Aggregation helps you see all the results from your compiles in one workspace. For example, you can use aggregation to determine whether particular timing failures occur commonly or occasionally. Focusing your optimization work on failures that occur commonly has higher impact than focusing on failures that occur occasionally.

Aggregation is helpful because of the stochastic nature of the Quartus® Prime Compiler. This stochastic nature means that the Compiler employs random heuristics in some decision-making processes. These heuristics perform well on average, but certain sequences can have unusually good or bad outcomes.

Often, the seed value that governs these random decisions is a project input that you can change to explore for a given design without changing the design. Because these random decisions are sensitive to specific netlist topologies, constraints, and design file content ordering, various different project element changes can result in the “seed effect” without any meaningful change to the design. Therefore, any given compilation result is not a precise measure of the quality of the design.
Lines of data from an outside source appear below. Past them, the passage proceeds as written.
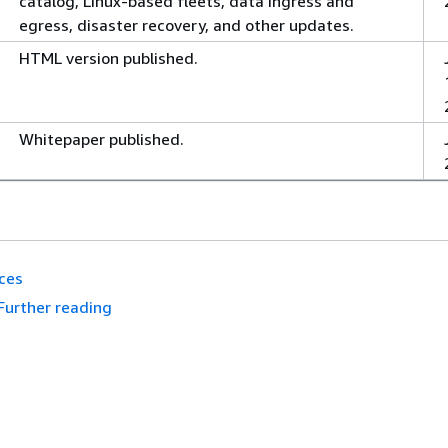
catalog, Linux-based fleets, data ingress and
egress, disaster recovery, and other updates.
HTML version published.
Whitepaper published.
ces
Further reading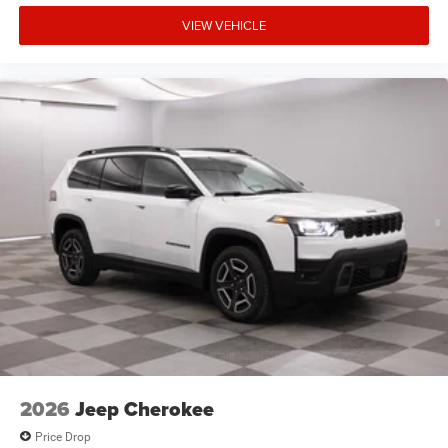
VIEW VEHICLE
2026
Jeep Cherokee
Price Drop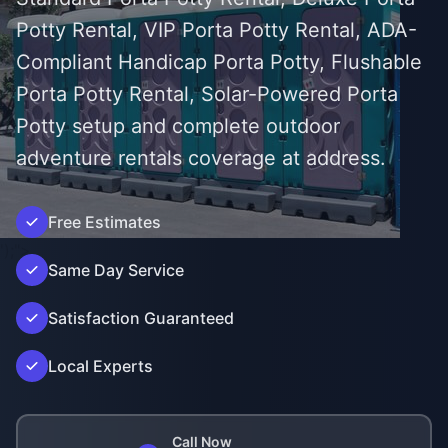
Potty Rental, VIP Porta Potty Rental, ADA-
Compliant Handicap Porta Potty, Flushable
Porta Potty Rental, Solar-Powered Porta
Potty setup and complete outdoor
adventure rentals coverage at address.
Free Estimates
');">
Same Day Service
Satisfaction Guaranteed
Local Experts
Call Now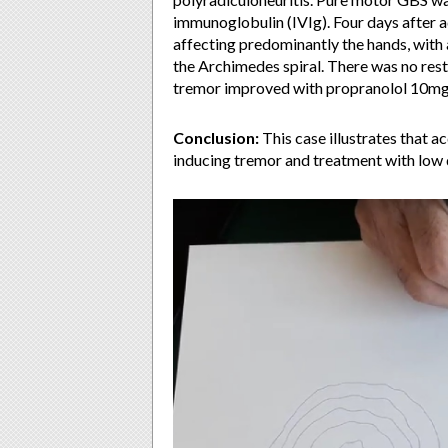
immunoglobulin (IVIg). Four days after 
affecting predominantly the hands, with
the Archimedes spiral. There was no rest 
tremor improved with propranolol 10mg 
Conclusion:
This case illustrates that 
inducing tremor and treatment with low 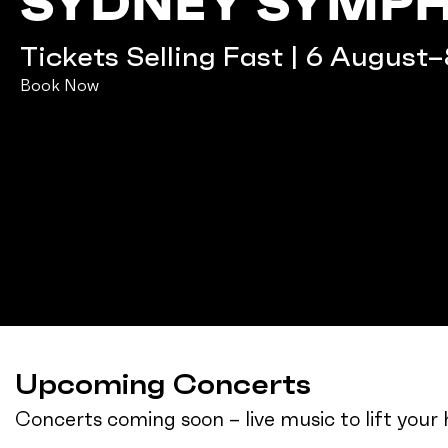
SYDNEY SYMP
Tickets Selling Fast | 6 August
Book Now
Upcoming Concerts
Concerts coming soon – live music to lift you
While an individual compilation is the only source of programming files, you can run multiple compilations with different seed values in parallel, with each project containing its own seed value, to obtain the best results.
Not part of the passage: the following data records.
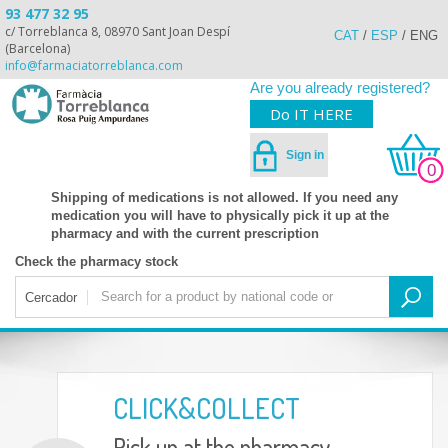
93 477 32 95
c/ Torreblanca 8, 08970 Sant Joan Despí
CAT
/
ESP
/
ENG
(Barcelona)
info@farmaciatorreblanca.com
Are you already registered?
Do IT HERE
Sign in
0
Shipping of medications is not allowed. If you need any
medication you will have to physically pick it up at the
pharmacy and with the current prescription
Check the pharmacy stock
Cercador
CLICK&COLLECT
Pick up at the pharmacy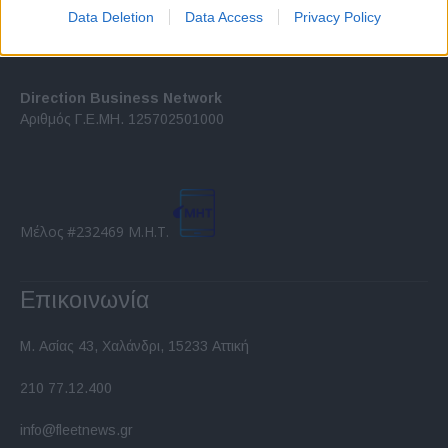
I want to allow Google to enable storage
Data Deletion
Data Access
Privacy Policy
related to security, including authentication
functionality and fraud prevention, and other
user protection.
Direction Business Network
Αριθμός Γ.Ε.ΜΗ. 125702501000
Μέλος #232469 Μ.Η.Τ.
Επικοινωνία
Μ. Ασίας 43, Χαλάνδρι, 15233 Αττική
210 77.12.400
info@fleetnews.gr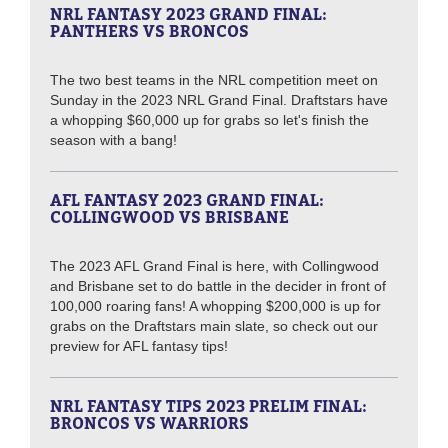
NRL FANTASY 2023 GRAND FINAL:
PANTHERS VS BRONCOS
The two best teams in the NRL competition meet on
Sunday in the 2023 NRL Grand Final. Draftstars have
a whopping $60,000 up for grabs so let's finish the
season with a bang!
AFL FANTASY 2023 GRAND FINAL:
COLLINGWOOD VS BRISBANE
The 2023 AFL Grand Final is here, with Collingwood
and Brisbane set to do battle in the decider in front of
100,000 roaring fans! A whopping $200,000 is up for
grabs on the Draftstars main slate, so check out our
preview for AFL fantasy tips!
NRL FANTASY TIPS 2023 PRELIM FINAL:
BRONCOS VS WARRIORS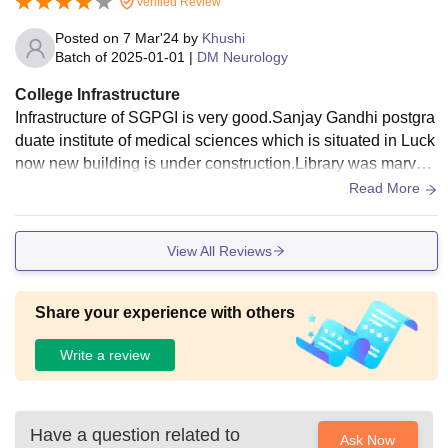
Verified Review
Posted on
7 Mar'24
by
Khushi
Batch of
2025-01-01
|
DM Neurology
College Infrastructure
Infrastructure of SGPGI is very good.Sanjay Gandhi postgra
duate institute of medical sciences which is situated in Luck
now new building is under construction.Library was marvelo
us of this college.Library is open for twenty four hour for eve
Read More
ry student's as well as facilities.
View All Reviews
Share your experience with others
Write a review
Have a question related to
Ask Now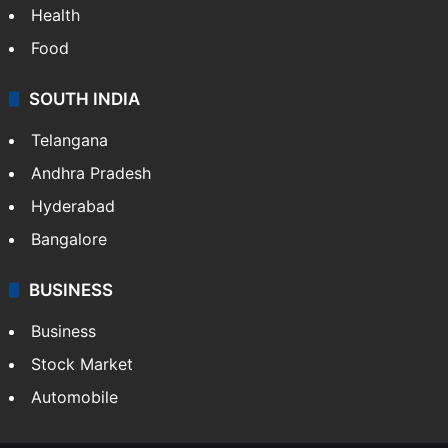
Health
Food
SOUTH INDIA
Telangana
Andhra Pradesh
Hyderabad
Bangalore
BUSINESS
Business
Stock Market
Automobile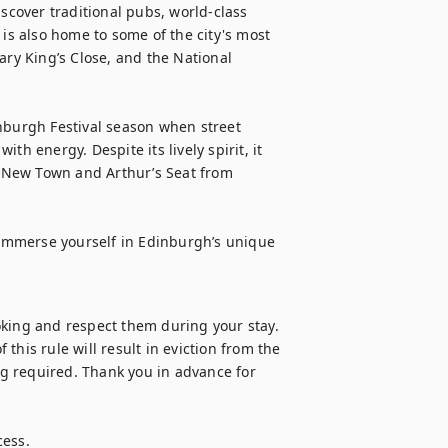
over traditional pubs, world-class 
s also home to some of the city's most 
ary King’s Close, and the National 
nburgh Festival season when street 
h energy. Despite its lively spirit, it 
e New Town and Arthur’s Seat from 
o immerse yourself in Edinburgh’s unique 
oking and respect them during your stay. 
 this rule will result in eviction from the 
g required. Thank you in advance for 
ess.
When performing aggregation, you are usually looking for common trends and limitations among the results. Since the compiles that you analyze with aggregation are different compilations of the exact same design, any random differences between the projects should cancel out, and any fundamental issues should recur.

Nevertheless, there can be certain projects and seeds that are outliers. You can then compare to the aggregate of the remaining projects. You can use this method to either explain unusually good or unusually bad results in the outlier projects in comparison with typical results.